Afri-Can did so under a deal that allowed it to buy 10% tranches for instalments of $125,000 each, up to a total controlling interest of 70%. Woduna’s interest has shrunk to 30%.
Afri-Can has hired Gemfarm Investments to complete a US$42,000 follow-up program on the block in mid-October. The work, aimed at exploring the Paleo-Surf zone of feature 8, will be carried out from the deck of the 1,054-tonne MV Lady-S.. The vessel is equipped with a 50-tonne-per-hour dense-media-separation plant, a 1,000-tonne-per-hour, 60-cm airlift, and a powerful jetting system.
Gemfarm will collect at least eighty ten-square-metre samples and two hundred-square-metre samples. The results should provide data for an inferred resource calculation and a preliminary indication of potential mining economics, as well as determine the extent and continuity of mineralization.
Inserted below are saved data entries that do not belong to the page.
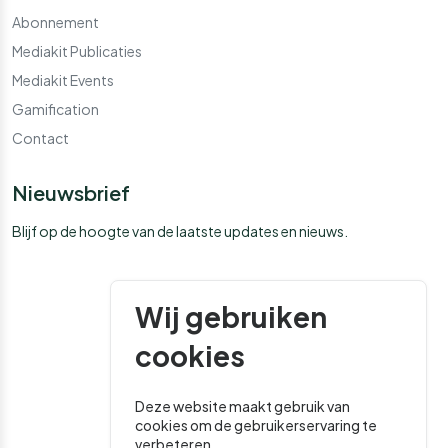
Abonnement
Mediakit Publicaties
Mediakit Events
Gamification
Contact
Nieuwsbrief
Blijf op de hoogte van de laatste updates en nieuws.
Wij gebruiken
cookies
Deze website maakt gebruik van
cookies om de gebruikerservaring te
verbeteren.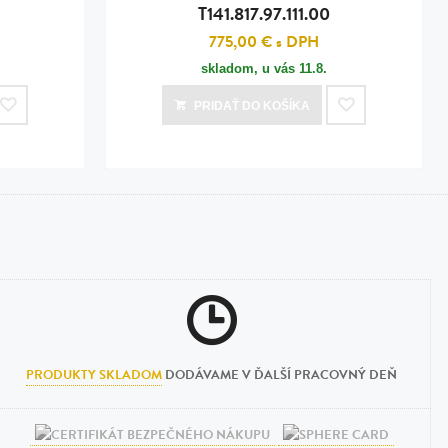
T141.817.97.111.00
775,00 €
s DPH
skladom, u vás
11.8.
PRIDAŤ
DO KOŠÍKA
PRODUKTY SKLADOM
DODÁVAME V ĎALŠÍ PRACOVNÝ DEŇ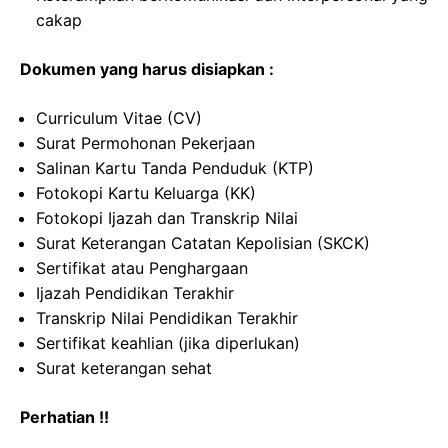
cakap
Dokumen yang harus disiapkan :
Curriculum Vitae (CV)
Surat Permohonan Pekerjaan
Salinan Kartu Tanda Penduduk (KTP)
Fotokopi Kartu Keluarga (KK)
Fotokopi Ijazah dan Transkrip Nilai
Surat Keterangan Catatan Kepolisian (SKCK)
Sertifikat atau Penghargaan
Ijazah Pendidikan Terakhir
Transkrip Nilai Pendidikan Terakhir
Sertifikat keahlian (jika diperlukan)
Surat keterangan sehat
Perhatian !!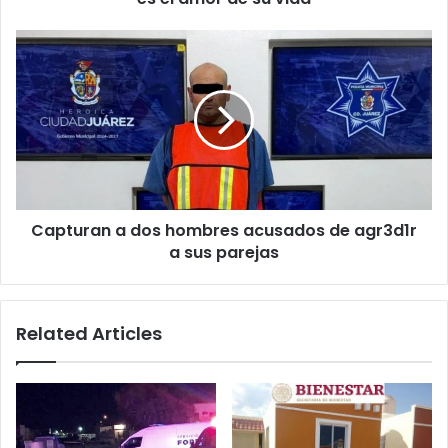
el
amor
Capturan
de
a
su
dos
vida
hombres
acusados
de
agr3d1r
a
sus
Capturan a dos hombres acusados de agr3d1r
parejas
a sus parejas
Related Articles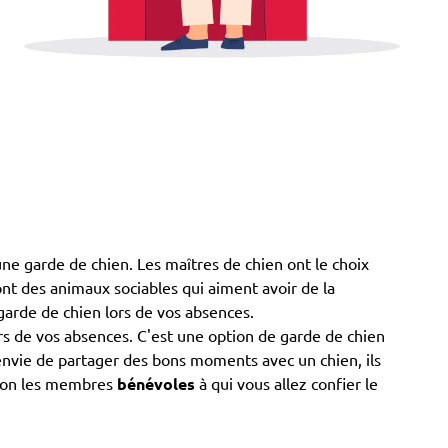
une garde de chien. Les maîtres de chien ont le choix
 sont des animaux sociables qui aiment avoir de la
garde de chien lors de vos absences.
s de vos absences. C'est une option de garde de chien
t envie de partager des bons moments avec un chien, ils
 non les membres
bénévoles
à qui vous allez confier le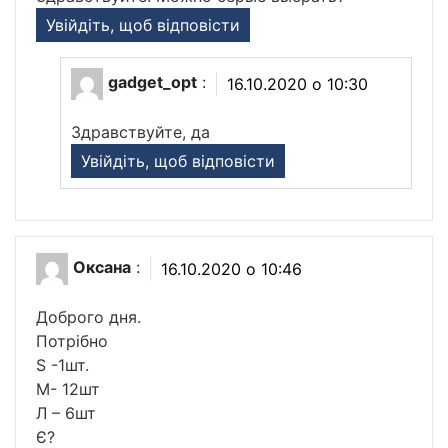
Увійдіть, щоб відповісти
gadget_opt
:
16.10.2020 о 10:30
Здравствуйте, да
Увійдіть, щоб відповісти
Оксана
:
16.10.2020 о 10:46
Доброго дня.
Потрібно
S -1шт.
М- 12шт
Л – 6шт
Є?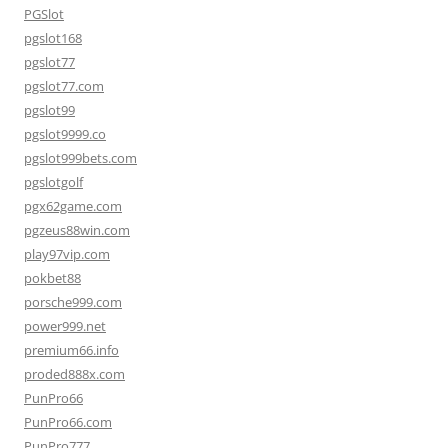
PGSlot
pgslot168
pgslot77
pgslot77.com
pgslot99
pgslot9999.co
pgslot999bets.com
pgslotgolf
pgx62game.com
pgzeus88win.com
play97vip.com
pokbet88
porsche999.com
power999.net
premium66.info
proded888x.com
PunPro66
PunPro66.com
PunPro777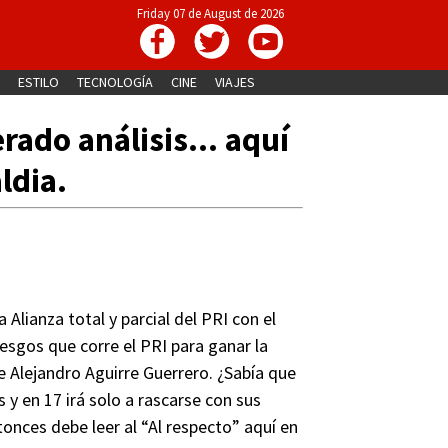
Friday 07 de August de 2026
ESTILO
TECNOLOGÍA
CINE
VIAJES
rado análisis... aquí
ldia.
Alianza total y parcial del PRI con el
iesgos que corre el PRI para ganar la
e Alejandro Aguirre Guerrero. ¿Sabía que
s y en 17 irá solo a rascarse con sus
tonces debe leer al “Al respecto” aquí en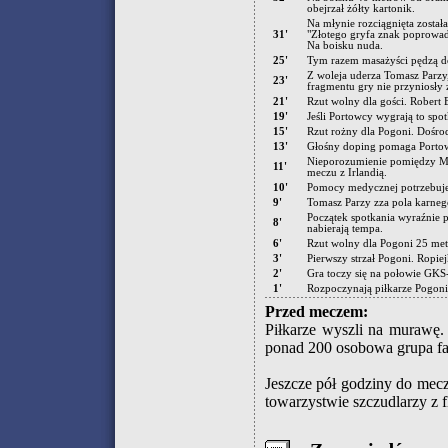
obejrzał żółty kartonik.
Na młynie rozciągnięta została
31'
"Złotego gryfa znak poprowad
Na boisku nuda.
25'
Tym razem masażyści pędzą 
Z woleja uderza Tomasz Parzy,
23'
fragmentu gry nie przyniosły
21'
Rzut wolny dla gości. Robert 
19'
Jeśli Portowcy wygrają to spot
15'
Rzut rożny dla Pogoni. Dośro
13'
Głośny doping pomaga Portowc
Nieporozumienie pomiędzy Ma
11'
meczu z Irlandią.
10'
Pomocy medycznej potrzebuje
9'
Tomasz Parzy zza pola karnego
Początek spotkania wyraźnie p
8'
nabierają tempa.
6'
Rzut wolny dla Pogoni 25 met
3'
Pierwszy strzał Pogoni. Ropie
2'
Gra toczy się na połowie GKS-
1'
Rozpoczynają piłkarze Pogoni
Przed meczem:
Piłkarze wyszli na murawę. 
ponad 200 osobowa grupa fa
Jeszcze pół godziny do mec
towarzystwie szczudlarzy z f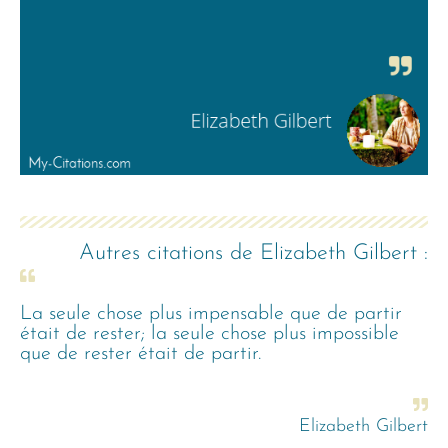
Autres citations de
Elizabeth Gilbert
:
La seule chose plus impensable que de partir
était de rester; la seule chose plus impossible
que de rester était de partir.
Elizabeth Gilbert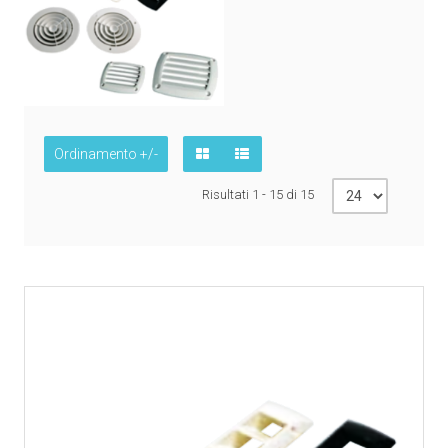
Ordinamento +/-
Risultati 1 - 15 di 15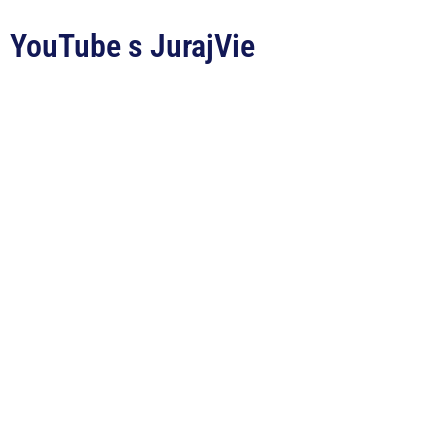
YouTube s JurajVie​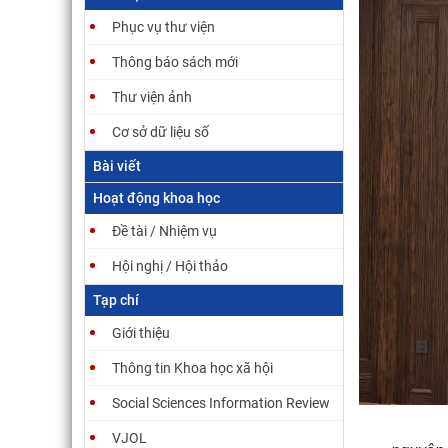
Phục vụ thư viện
Thông báo sách mới
Thư viện ảnh
Cơ sở dữ liệu số
Học Viện Viễn Đông Bác Cổ Pháp (Hà Nội),
Bayo
Bài viết
phòng Tư liệu ảnh và phòng Kĩ thuật ảnh
du 2
Hoạt động khoa học
École française d’Extrême-Orient (Hanoi),
3 đ
service photographique, et son laboratoire
(EF
Đề tài / Nhiệm vụ
Hội nghị / Hội thảo
Tạp chí
Giới thiệu
Thông tin Khoa học xã hội
Social Sciences Information Review
VJOL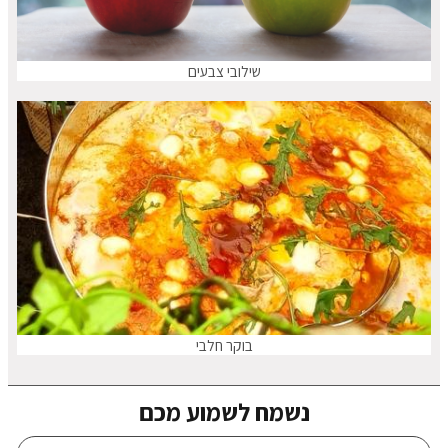
שילובי צבעים
בוקר חלבי
נשמח לשמוע מכם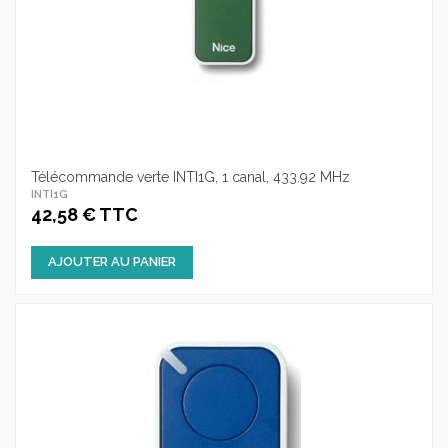
Télécommande verte INTI1G, 1 canal, 433.92 MHz
INTI1G
42,58 € TTC
AJOUTER AU PANIER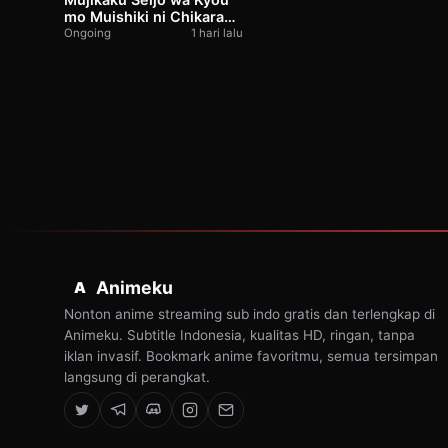
mo Muishiki ni Chikara
wo Tare Nagasu
Ongoing
1 hari lalu
Animeku
A
Nonton anime streaming sub indo gratis dan terlengkap di
Animeku. Subtitle Indonesia, kualitas HD, ringan, tanpa
iklan invasif. Bookmark anime favoritmu, semua tersimpan
langsung di perangkat.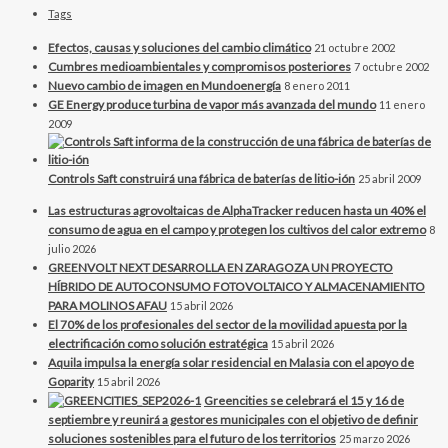
Tags
Efectos, causas y soluciones del cambio climático
21 octubre 2002
Cumbres medioambientales y compromisos posteriores
7 octubre 2002
Nuevo cambio de imagen en Mundoenergía
8 enero 2011
GE Energy produce turbina de vapor más avanzada del mundo
11 enero
2009
Controls Saft construirá una fábrica de baterías de litio-ión
25 abril 2009
Las estructuras agrovoltaicas de AlphaTracker reducen hasta un 40% el
consumo de agua en el campo y protegen los cultivos del calor extremo
8
julio 2026
GREENVOLT NEXT DESARROLLA EN ZARAGOZA UN PROYECTO
HÍBRIDO DE AUTOCONSUMO FOTOVOLTAICO Y ALMACENAMIENTO
PARA MOLINOS AFAU
15 abril 2026
El 70% de los profesionales del sector de la movilidad apuesta por la
electrificación como solución estratégica
15 abril 2026
Aquila impulsa la energía solar residencial en Malasia con el apoyo de
Goparity
15 abril 2026
Greencities se celebrará el 15 y 16 de
septiembre y reunirá a gestores municipales con el objetivo de definir
soluciones sostenibles para el futuro de los territorios
25 marzo 2026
Last year, 338 reconnaissance samples collected from Block J by the marine division of De Beers turned up 23 diamonds totalling 4.65 carats. Four of the stones were derived from feature 8, with the largest weighing 0.64 carat. Another small sample (2.1 sq. metres) surrendered more than one stone.
Feature 8 lies beneath 125 metres of seawater and covers 11.7 sq. km. The feature includes about 2 sq. km of weakly cemented diamondiferous conglomerate.
In all, Block J covers 994 sq. km of seafloor in waters as deep as 167 metres. The block contains 17 features, eight of which tested have proved diamondiferous.
The Block J project is near a concession owned by Namibian Minerals (NMR-T).